The development work began in 1940, on Benito Mussolini's specific orders. Initial requirements were for a 20 tonne (the maximum load allowed by pontoon bridges) tank with a 47 mm gun, three machine-guns and a crew of five, but this was quickly superseded by another 25 tonne design, to be named P26. The development work proceeded quickly except for the engine; the Italian military staff, the Stato Maggiore, wanted a diesel power-plant, while the builders favoured a petrol engine.
However, in Italy at the time there were no engines (diesel or petrol) available capable of developing the 300 hp (220 kW) required, and the Italian tank industry (i.e. the duopoly Fiat-Ansaldo) did not turn to easily available aircraft engines for its tanks as the contemporary U.S. and British tank manufacturers had done. The design of a new engine was very slow and in the end a 420 hp (310 kW) petrol engine was eventually tested.
Provisionally called P75 (from the gun's calibre), the first design (whose prototype was ready on mid-1941) was similar to an enlarged Fiat M13/40, but with a 75/18 howitzer (the same fitted on the Semovente da 75/18) and more armour; the prototype was then modified by replacing the main gun with a 75/32 gun with a co-axial machine-gun. After learning about Soviet T-34s in 1941, thanks to a captured tank supplied by the Germans, the whole design was radically modified: the armour was quickly thickened (from 40 to 50 mm on the front and from 30 to 40 mm on the sides) and re-designed, adopting more markedly sloped plates, and the new 75/34 gun was adopted; meanwhile the dual barbette mount in the hull was deleted. The gun designation "75/34" referred to a 75 mm bore diameter gun with a length equal to 34 calibres. However, the weight increase (which now topped at 26 tonne) and the difficulties in finding a suitable engine further hampered the start of mass production; in the end, it was decided that the prototype and the early production samples were to be equipped with a 330 HP SPA 8V diesel engine, later to be replaced by a 420 HP petrol engine.

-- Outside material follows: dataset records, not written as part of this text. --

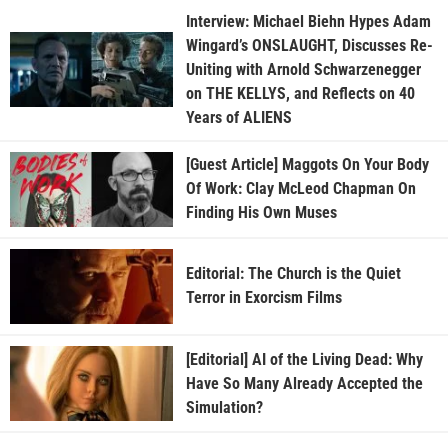
Interview: Michael Biehn Hypes Adam
Wingard’s ONSLAUGHT, Discusses Re-
Uniting with Arnold Schwarzenegger
on THE KELLYS, and Reflects on 40
Years of ALIENS
[Guest Article] Maggots On Your Body
Of Work: Clay McLeod Chapman On
Finding His Own Muses
Editorial: The Church is the Quiet
Terror in Exorcism Films
[Editorial] AI of the Living Dead: Why
Have So Many Already Accepted the
Simulation?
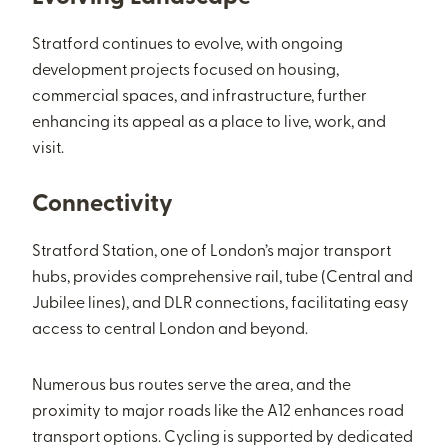
Stratford continues to evolve, with ongoing
development projects focused on housing,
commercial spaces, and infrastructure, further
enhancing its appeal as a place to live, work, and
visit.
Connectivity
Stratford Station, one of London’s major transport
hubs, provides comprehensive rail, tube (Central and
Jubilee lines), and DLR connections, facilitating easy
access to central London and beyond.
Numerous bus routes serve the area, and the
proximity to major roads like the A12 enhances road
transport options. Cycling is supported by dedicated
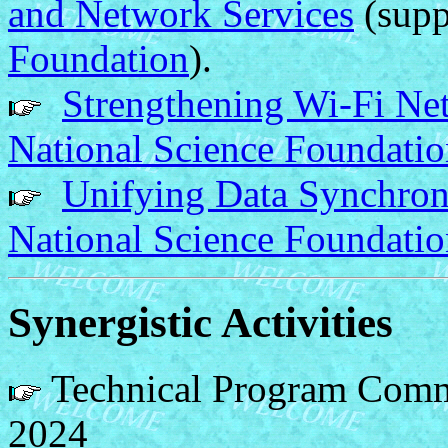
and Network Services
(supp
Foundation
).
Strengthening Wi-Fi N
National Science Foundati
Unifying Data Synchron
National Science Foundati
Synergistic Activities
Technical Program Com
2024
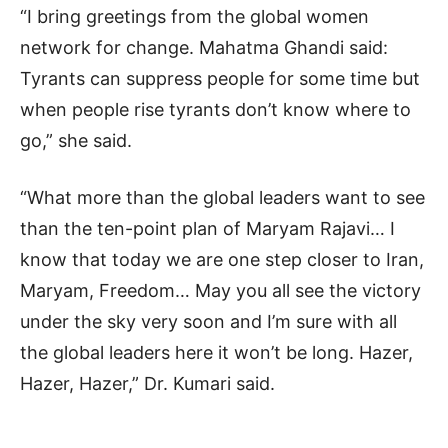
“I bring greetings from the global women
network for change. Mahatma Ghandi said:
Tyrants can suppress people for some time but
when people rise tyrants don’t know where to
go,” she said.
“What more than the global leaders want to see
than the ten-point plan of Maryam Rajavi… I
know that today we are one step closer to Iran,
Maryam, Freedom… May you all see the victory
under the sky very soon and I’m sure with all
the global leaders here it won’t be long. Hazer,
Hazer, Hazer,” Dr. Kumari said.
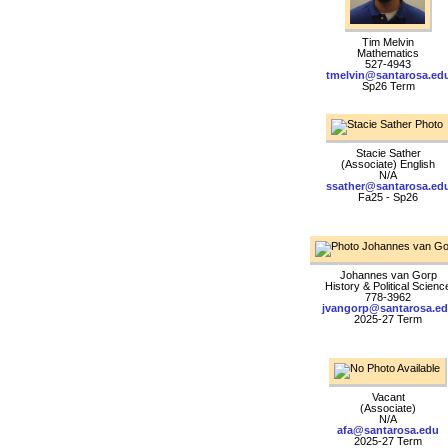
Tim Melvin
Mathematics
527-4943
tmelvin@santarosa.ed
Sp26 Term
Stacie Sather
(Associate) English
N/A
ssather@santarosa.ed
Fa25 - Sp26
Johannes van Gorp
History & Political Scienc
778-3962
jvangorp@santarosa.e
2025-27 Term
Vacant
(Associate)
N/A
afa@santarosa.edu
2025-27 Term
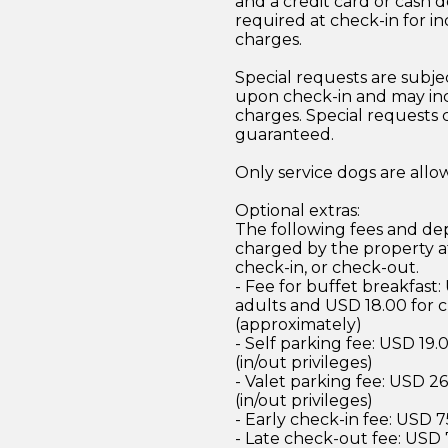
and a credit card or cash d
required at check-in for in
charges.
Special requests are subject
upon check-in and may inc
charges. Special requests
guaranteed.
Only service dogs are all
Optional extras:
The following fees and dep
charged by the property at
check-in, or check-out.
- Fee for buffet breakfast:
adults and USD 18.00 for c
(approximately)
- Self parking fee: USD 19.
(in/out privileges)
- Valet parking fee: USD 2
(in/out privileges)
- Early check-in fee: USD 
- Late check-out fee: USD 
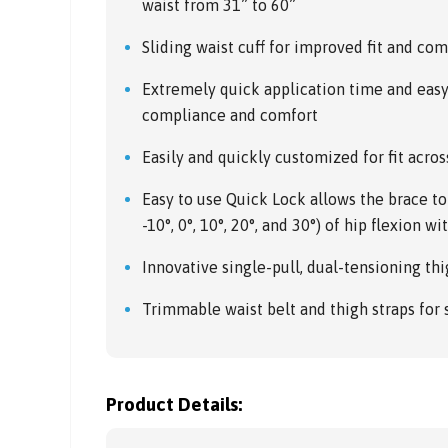
waist from 31” to 60”
Sliding waist cuff for improved fit and com
Extremely quick application time and eas
compliance and comfort
Easily and quickly customized for fit acros
Easy to use Quick Lock allows the brace to 
-10°, 0°, 10°, 20°, and 30°) of hip flexion w
Innovative single-pull, dual-tensioning thig
Trimmable waist belt and thigh straps for
Product Details:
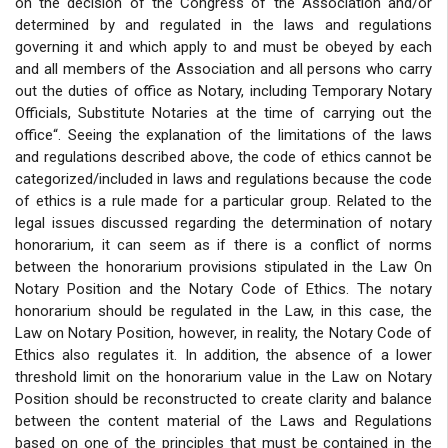
on the decision of the Congress of the Association and/or
determined by and regulated in the laws and regulations
governing it and which apply to and must be obeyed by each
and all members of the Association and all persons who carry
out the duties of office as Notary, including Temporary Notary
Officials, Substitute Notaries at the time of carrying out the
office“. Seeing the explanation of the limitations of the laws
and regulations described above, the code of ethics cannot be
categorized/included in laws and regulations because the code
of ethics is a rule made for a particular group. Related to the
legal issues discussed regarding the determination of notary
honorarium, it can seem as if there is a conflict of norms
between the honorarium provisions stipulated in the Law On
Notary Position and the Notary Code of Ethics. The notary
honorarium should be regulated in the Law, in this case, the
Law on Notary Position, however, in reality, the Notary Code of
Ethics also regulates it. In addition, the absence of a lower
threshold limit on the honorarium value in the Law on Notary
Position should be reconstructed to create clarity and balance
between the content material of the Laws and Regulations
based on one of the principles that must be contained in the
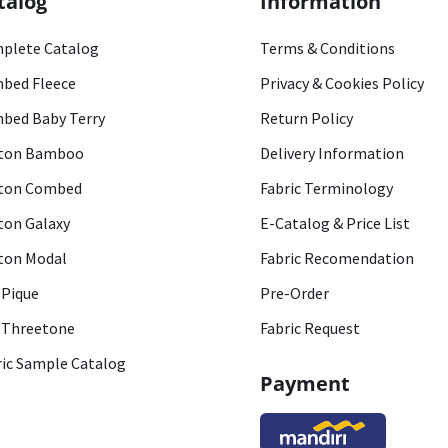
talog
Information
plete Catalog
Terms & Conditions
bed Fleece
Privacy & Cookies Policy
bed Baby Terry
Return Policy
ton Bamboo
Delivery Information
ton Combed
Fabric Terminology
ton Galaxy
E-Catalog & Price List
ton Modal
Fabric Recomendation
 Pique
Pre-Order
 Threetone
Fabric Request
ric Sample Catalog
Payment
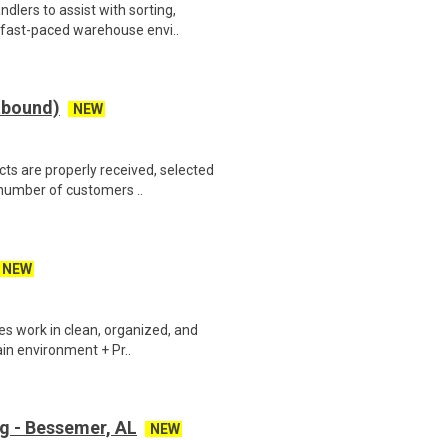
lers to assist with sorting,
 fast-paced warehouse envi..
tbound)
NEW
s are properly received, selected
 number of customers ..
NEW
 work in clean, organized, and
ain environment + Pr..
g - Bessemer, AL
NEW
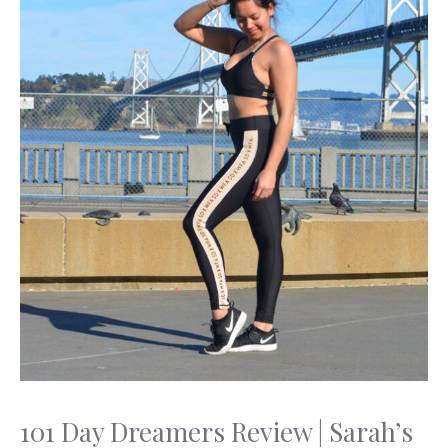
101 Day Dreamers Review | Sarah’s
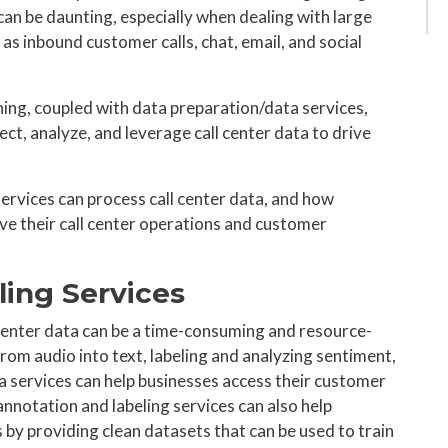
 can be daunting, especially when dealing with large
as inbound customer calls, chat, email, and social
ning, coupled with data preparation/data services,
ect, analyze, and leverage call center data to drive
ervices can process call center data, and how
ve their call center operations and customer
ling Services
 center data can be a time-consuming and resource-
from audio into text, labeling and analyzing sentiment,
a services can help businesses access their customer
nnotation and labeling services can also help
by providing clean datasets that can be used to train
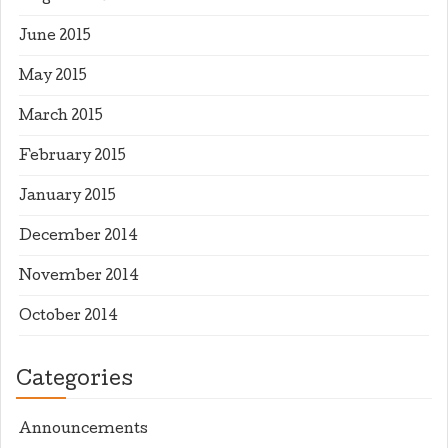
June 2015
May 2015
March 2015
February 2015
January 2015
December 2014
November 2014
October 2014
Categories
Announcements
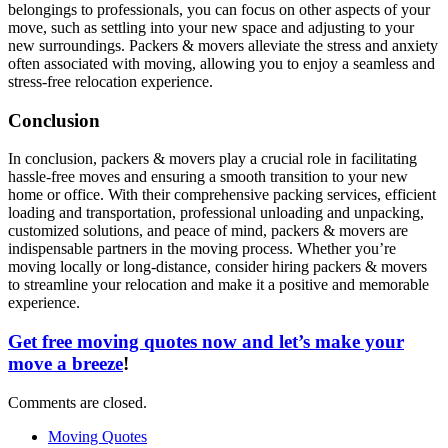
belongings to professionals, you can focus on other aspects of your
move, such as settling into your new space and adjusting to your
new surroundings. Packers & movers alleviate the stress and anxiety
often associated with moving, allowing you to enjoy a seamless and
stress-free relocation experience.
Conclusion
In conclusion, packers & movers play a crucial role in facilitating
hassle-free moves and ensuring a smooth transition to your new
home or office. With their comprehensive packing services, efficient
loading and transportation, professional unloading and unpacking,
customized solutions, and peace of mind, packers & movers are
indispensable partners in the moving process. Whether you’re
moving locally or long-distance, consider hiring packers & movers
to streamline your relocation and make it a positive and memorable
experience.
Get free moving quotes now and let’s make your
move a breeze
!
Comments are closed.
Moving Quotes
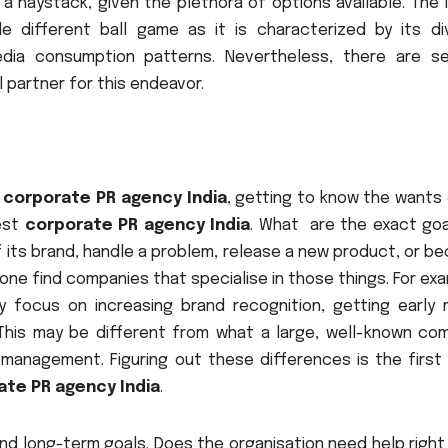
 a haystack, given the plethora of options available. The 
 different ball game as it is characterized by its di
edia consumption patterns. Nevertheless, there are se
 partner for this endeavor.
a
corporate PR agency India
, getting to know the wants 
best
corporate PR agency India
. What are the exact goa
f its brand, handle a problem, release a new product, or 
p one find companies that specialise in those things. For ex
ly focus on increasing brand recognition, getting early 
 This may be different from what a large, well-known co
anagement. Figuring out these differences is the first 
ate PR agency India
.
and long-term goals. Does the organisation need help righ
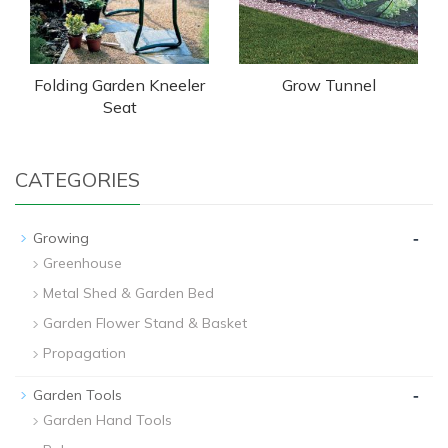
Folding Garden Kneeler
Grow Tunnel
Seat
CATEGORIES
-
Growing
Greenhouse
Metal Shed & Garden Bed
Garden Flower Stand & Basket
Propagation
-
Garden Tools
Garden Hand Tools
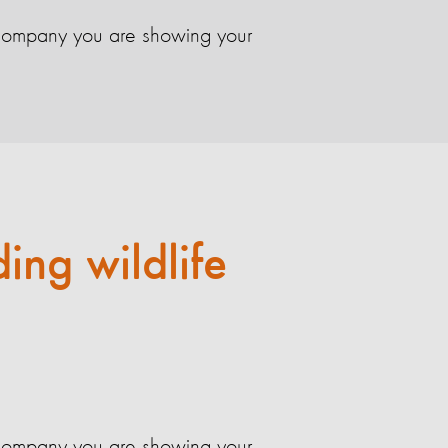
el company you are showing your
ding wildlife
el company you are showing your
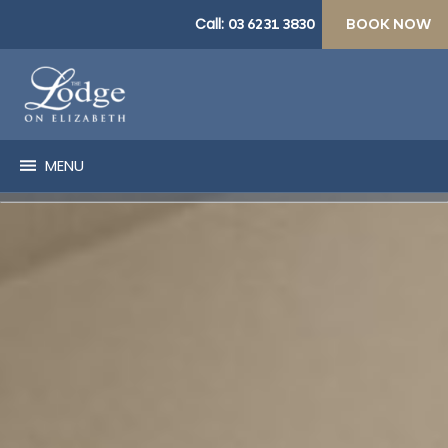
Call:
03 6231 3830
BOOK NOW
MENU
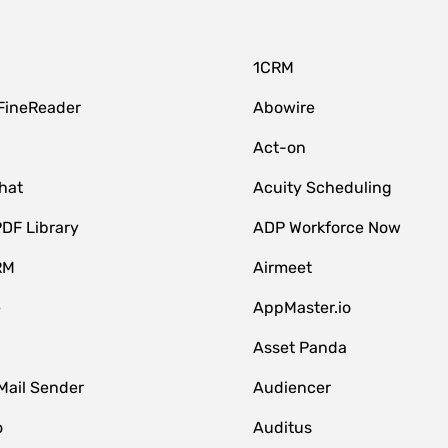
1CRM
FineReader
Abowire
Act-on
hat
Acuity Scheduling
DF Library
ADP Workforce Now
RM
Airmeet
e
AppMaster.io
Asset Panda
Mail Sender
Audiencer
o
Auditus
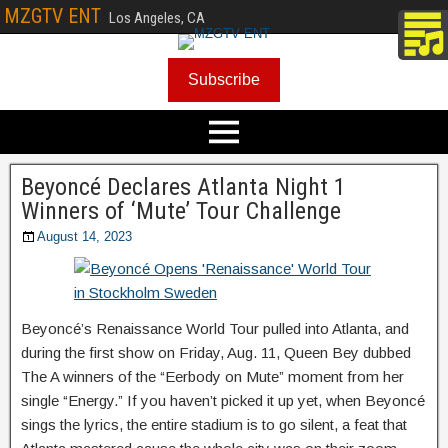
MZGTV ENT
Los Angeles, CA
Subscribe
Beyoncé Declares Atlanta Night 1
Winners of ‘Mute’ Tour Challenge
August 14, 2023
Beyoncé’s Renaissance World Tour pulled into Atlanta, and
during the first show on Friday, Aug. 11, Queen Bey dubbed
The A winners of the “Eerbody on Mute” moment from her
single “Energy.” If you haven’t picked it up yet, when Beyoncé
sings the lyrics, the entire stadium is to go silent, a feat that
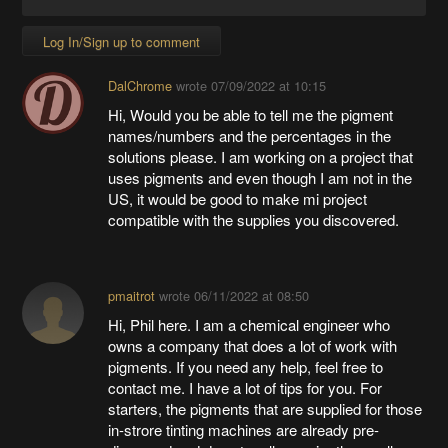
Log In/Sign up to comment
DalChrome
wrote
07/09/2022 at 10:15
Hi, Would you be able to tell me the pigment
names/numbers and the percentages in the
solutions please. I am working on a project that
uses pigments and even though I am not in the
US, it would be good to make mi project
compatible with the supplies you discovered.
pmaitrot
wrote
06/11/2022 at 08:50
Hi, Phil here. I am a chemical engineer who
owns a company that does a lot of work with
pigments. If you need any help, feel free to
contact me. I have a lot of tips for you. For
starters, the pigments that are supplied for those
in-strore tinting machines are already pre-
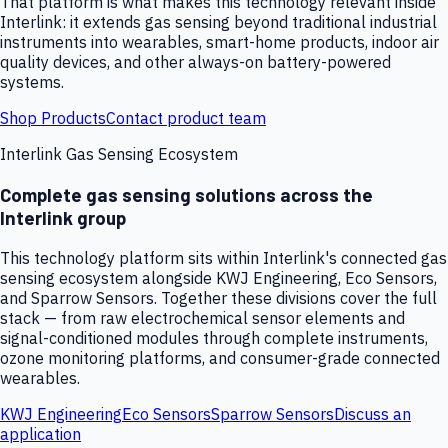
That platform is what makes this technology relevant inside
Interlink: it extends gas sensing beyond traditional industrial
instruments into wearables, smart-home products, indoor air
quality devices, and other always-on battery-powered
systems.
Shop Products
Contact product team
Interlink Gas Sensing Ecosystem
Complete gas sensing solutions across the
Interlink group
This technology platform sits within Interlink's connected gas
sensing ecosystem alongside KWJ Engineering, Eco Sensors,
and Sparrow Sensors. Together these divisions cover the full
stack — from raw electrochemical sensor elements and
signal-conditioned modules through complete instruments,
ozone monitoring platforms, and consumer-grade connected
wearables.
KWJ Engineering
Eco Sensors
Sparrow Sensors
Discuss an
application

By the armistice, only a few (between one and five depending on the source) pre-production models were completed before the Italian Armistice in September 1943, at which point they were taken over by the German Wehrmacht. A few were used in combat, under the German designation of Panzerkampfwagen P40 737(i), for example at Anzio; some, without engines, were used as static strongpoints.